Perhaps more than any other, cancer is seen as a disease of genes gone wrong. So, as genetic-sequencing technology has become cheaper and faster, cancer scientists are using it to check which changes to genes cause tumours to spread.
The latest insights from one group, the international Pan-Cancer Analysis of Whole Genomes (pcawg), are revealed this week in Nature. In an analysis of the full genomes of 2,658 samples of 38 types of tumour taken from the bladder to the brain, the researchers give a blow-by-blow account of how a series of genetic mutations can turn normal cells into runaway clones. It provides the most comprehensive analysis yet of where to find this damaging disruption to dna and, by unpicking the genetics of what makes cancer tick, just how hard it will be to tame.
For each of the cancer samples, the team produced a read-out of the tumour genome—the 3bn or so individual dna letters—and compared it with the genome sequences of healthy cells taken from the same patients. In this way they could look for the genetic signatures of the cancer cells, where specific mutations had warped the genetic information.
Most mutations in the genome are harmless. But driver mutations, where genetic changes cause a cell to multiply more easily and faster than other cells, can trigger tumour growth. Many driver mutations have been found over the past decade and a handful have been translated into new medicines. In a fifth of breast cancers (pictured), for example, a driver mutation in the gene her2 makes cells produce more of a protein on their surface that encourages them to grow and divide out of control. A series of drugs, including Herceptin, target this protein, and lead to significantly improved survival rates. The same her2 mutation also appears in some lung cancers, raising hopes that similar therapies could work against that disease.
The problem is that most cancers have multiple driver mutations. Indeed, the pcawg work found that on average each cancer genome carried four or five. And with some clever genetic archaeology they also found that some driver mutations can occur years before symptoms appear.
To discover this, researchers used a new concept called “molecular time” to reconstruct the cellular evolution of tumour cells. By comparing the dna of cells within tumours, the researchers could place mutations in chronological order based on how many cells they appeared in. Earlier mutations occur more frequently. For example, driver mutations in a gene called tp53 were found to have originated at least 15 years before diagnosis in types of ovarian cancer, and at least five years before in types of colorectal and pancreatic cancer. Driver mutations in a gene called cdkn2a were found to have occurred in some lung cancers more than five years before diagnosis. In theory, that provides a window in which to find people at risk of developing these diseases, and perhaps prevent the cancer ever appearing.
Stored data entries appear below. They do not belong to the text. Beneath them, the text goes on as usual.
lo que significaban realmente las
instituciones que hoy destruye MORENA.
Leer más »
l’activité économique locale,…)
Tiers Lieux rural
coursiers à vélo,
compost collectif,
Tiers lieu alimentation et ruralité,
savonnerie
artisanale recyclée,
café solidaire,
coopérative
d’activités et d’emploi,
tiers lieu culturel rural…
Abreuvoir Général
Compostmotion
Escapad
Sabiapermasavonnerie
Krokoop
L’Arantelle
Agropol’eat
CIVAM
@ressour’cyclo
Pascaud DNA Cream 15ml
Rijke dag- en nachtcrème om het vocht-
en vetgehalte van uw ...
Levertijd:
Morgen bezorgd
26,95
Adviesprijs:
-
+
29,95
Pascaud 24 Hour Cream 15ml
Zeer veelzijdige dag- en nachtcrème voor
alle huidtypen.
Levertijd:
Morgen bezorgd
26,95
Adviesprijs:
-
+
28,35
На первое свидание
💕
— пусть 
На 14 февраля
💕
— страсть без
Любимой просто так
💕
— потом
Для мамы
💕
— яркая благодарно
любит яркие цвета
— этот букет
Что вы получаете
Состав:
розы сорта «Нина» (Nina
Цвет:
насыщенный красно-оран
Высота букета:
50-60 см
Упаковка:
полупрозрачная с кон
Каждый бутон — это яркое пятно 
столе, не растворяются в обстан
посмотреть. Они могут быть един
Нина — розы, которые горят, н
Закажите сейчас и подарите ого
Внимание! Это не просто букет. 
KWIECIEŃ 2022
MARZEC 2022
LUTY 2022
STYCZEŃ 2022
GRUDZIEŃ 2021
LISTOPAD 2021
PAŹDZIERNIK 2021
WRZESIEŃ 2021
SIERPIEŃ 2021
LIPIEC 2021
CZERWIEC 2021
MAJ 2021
The new study closes down talk that significant numbers of unknown driver mutations could lurk in the relatively unexplored regions of the human genome. One such driver mutation in non-coding dna was found in 2013—a mutation in the tert gene across many different cancer types. To check for more like this, the consortium sequenced and analysed all the dna letters of these non-coding regions (which account for 98% of human dna) for the first time. They found that non-tert driver mutations occurred at a rate of less than one per 100 tumours in these regions.
Peter Campbell of the Wellcome Sanger Institute in Cambridge, Britain, and a member of the pcawg consortium, says an important contribution of the study is that by sequencing so many tumours it has raised the number of patients in whom a genetic contribution to their cancer can be identified from less than 70% to 95%. The goal, he says, is for genome sequencing of tumours to become routine. Efforts to introduce this are under way in some countries, including Britain, the Netherlands and South Korea, he adds.
Results, results, results
Insights are all very well, but what about cold, hard clinical progress? Turning genome sequences into meaningful predictors of cancer will require comparisons between samples from tens of thousands of patients, say the researchers, along with data on their treatments and survival rates. Processing this would be beyond the reach of any single organisation. Instead, a follow-up project is planned that includes national funding agencies, charities and corporate partners from more than a dozen countries around the world. It aims to link full sequences of 200,000 cancer patients to their clinical data by 2025.